Il distacco è ancora più accentuato rispetto alle economie del Nord-Europa: in Danimarca per esempio ci sono 7 imprese 10 imprese di nuova formazione che sono mosse dalla convenienza.
Altri segnali negativi arrivano dalla qualità delle opportunità di fare affari. L’Italia con il suo striminzito 20%, è dietro ai tre grandi dell’Unione e agli Stati Uniti (Regno Unito, Germania Francia e Stati Uniti hanno fatto registrare valori rispettivamente pari al 33, al 36, al 37 e al 43%), ma anche rispetto ai Paesi nordici di vertice dove, con il 66%, primeggia la Svezia.
Cosa frena la nascita di nuove imprese in Italia? La risposta è stata trovata nella sindrome da fallimento che colpisce il 58% della popolazione italiana. Un dato che ci colloca penultimi, appena sopra la Grecia (61%), su 69 Paesi. Un timore che ha radici profonde visto che si conferma da anni a livelli crescenti.

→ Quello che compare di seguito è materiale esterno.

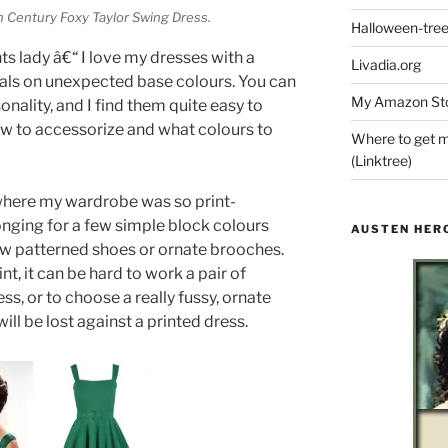
h Century Foxy Taylor Swing Dress.
Halloween-tre
s lady â€“ I love my dresses with a
Livadia.org
lorals on unexpected base colours. You can
My Amazon Sto
sonality, and I find them quite easy to
how to accessorize and what colours to
Where to get m
(Linktree)
 where my wardrobe was so print-
onging for a few simple block colours
AUSTEN HER
 few patterned shoes or ornate brooches.
nt, it can be hard to work a pair of
ss, or to choose a really fussy, ornate
ill be lost against a printed dress.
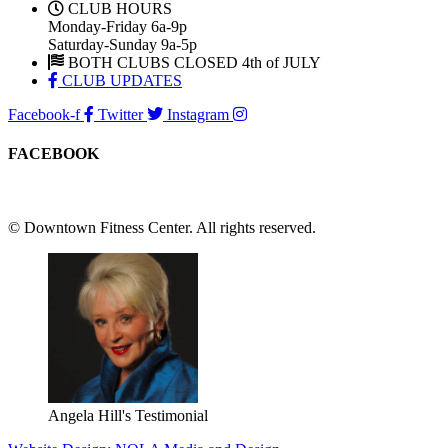
CLUB HOURS
Monday-Friday 6a-9p
Saturday-Sunday 9a-5p
BOTH CLUBS CLOSED 4th of JULY
CLUB UPDATES
Facebook-f
Twitter
Instagram
FACEBOOK
© Downtown Fitness Center. All rights reserved.
Angela Hill's Testimonial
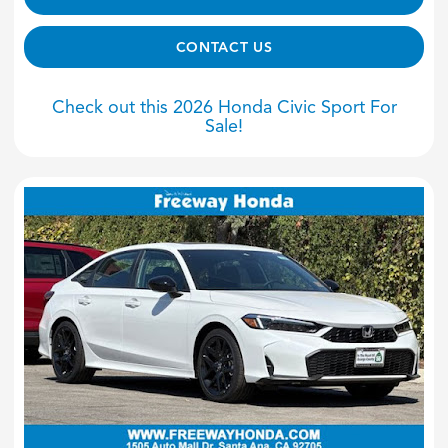
CONTACT US
Check out this 2026 Honda Civic Sport For
Sale!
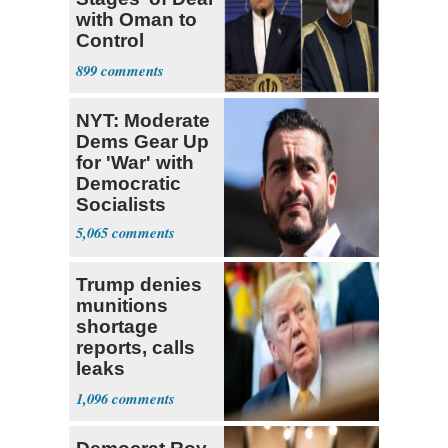
with Oman to
Control
Hormuz
899
NYT: Moderate
Dems Gear Up
for 'War' with
Democratic
Socialists
5,065
Trump denies
munitions
shortage
reports, calls
leaks
‘treasonous’
1,096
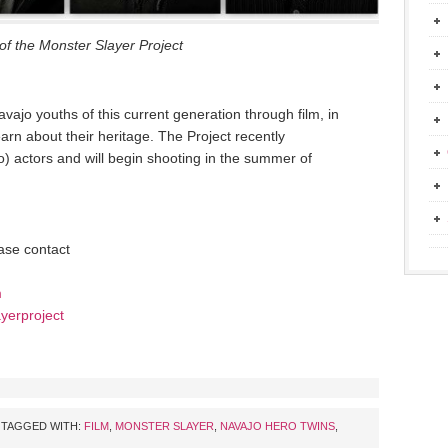
of the Monster Slayer Project
vajo youths of this current generation through film, in
earn about their heritage. The Project recently
o) actors and will begin shooting in the summer of
ease contact
m
yerproject
TAGGED WITH:
FILM
,
MONSTER SLAYER
,
NAVAJO HERO TWINS
,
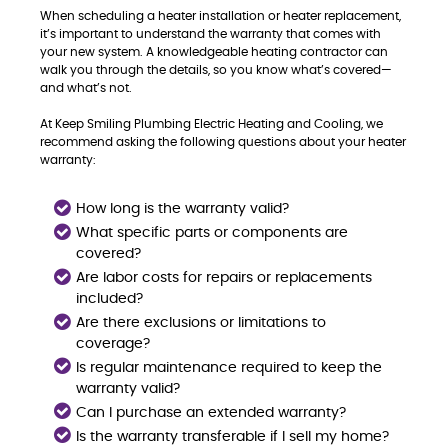
When scheduling a heater installation or heater replacement,
it’s important to understand the warranty that comes with
your new system. A knowledgeable heating contractor can
walk you through the details, so you know what’s covered—
and what’s not.
At Keep Smiling Plumbing Electric Heating and Cooling, we
recommend asking the following questions about your heater
warranty:
How long is the warranty valid?
What specific parts or components are
covered?
Are labor costs for repairs or replacements
included?
Are there exclusions or limitations to
coverage?
Is regular maintenance required to keep the
warranty valid?
Can I purchase an extended warranty?
Is the warranty transferable if I sell my home?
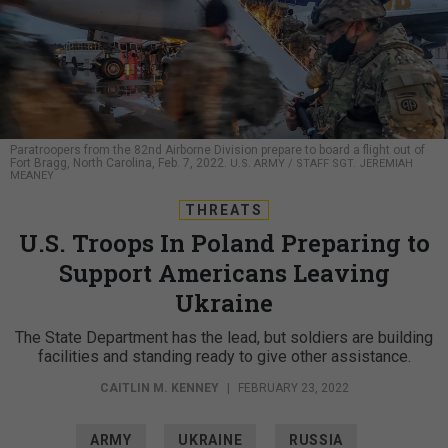
Paratroopers from the 82nd Airborne Division prepare to board a flight out of
Fort Bragg, North Carolina, Feb. 7, 2022.
U.S. ARMY / STAFF SGT. JEREMIAH
MEANEY
THREATS
U.S. Troops In Poland Preparing to
Support Americans Leaving
Ukraine
The State Department has the lead, but soldiers are building
facilities and standing ready to give other assistance.
CAITLIN M. KENNEY
|
FEBRUARY 23, 2022
ARMY
UKRAINE
RUSSIA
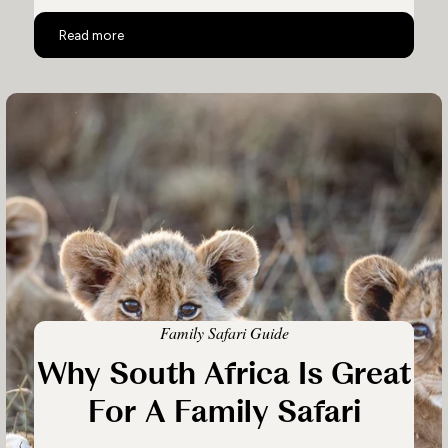
The Homestead
Read more
Family Safari Guide
Why South Africa Is Great
For A Family Safari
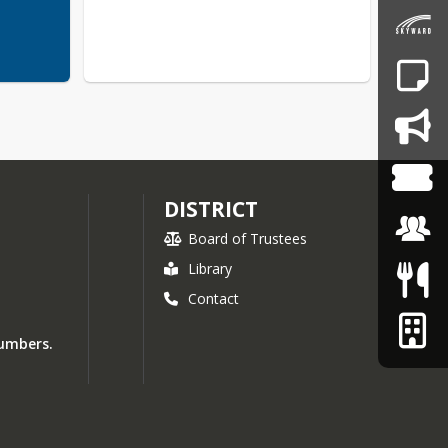
DISTRICT
Board of Trustees
Library
Contact
numbers.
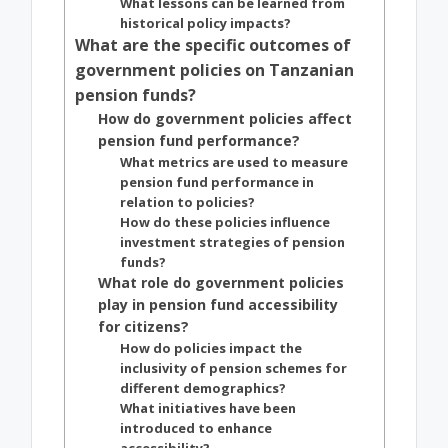
What lessons can be learned from
historical policy impacts?
What are the specific outcomes of
government policies on Tanzanian
pension funds?
How do government policies affect
pension fund performance?
What metrics are used to measure
pension fund performance in
relation to policies?
How do these policies influence
investment strategies of pension
funds?
What role do government policies
play in pension fund accessibility
for citizens?
How do policies impact the
inclusivity of pension schemes for
different demographics?
What initiatives have been
introduced to enhance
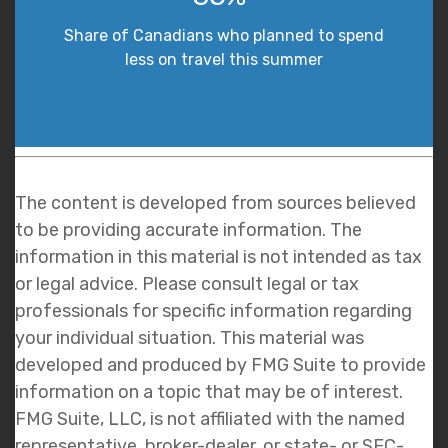
Share of Canadians who planned to spend
less on travel this summer
The content is developed from sources believed
to be providing accurate information. The
information in this material is not intended as tax
or legal advice. Please consult legal or tax
professionals for specific information regarding
your individual situation. This material was
developed and produced by FMG Suite to provide
information on a topic that may be of interest.
FMG Suite, LLC, is not affiliated with the named
representative, broker-dealer, or state- or SEC-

È anche strutturale la debolezza progressiva della propensione a intraprendere: il suo tasso è sceso, fra il 2001 e il 2012, dal 6 al 4%, e il peso delle imprese appena costituite quasi dimezzato, dal 4,4 al 2,4%.
Le start up italiane creano poca occupazione: si collocano nella classe che si riferisce a 0-5 occupati previsti, e ne fanno il fanalino di coda tra i paesi nella classe 6-19.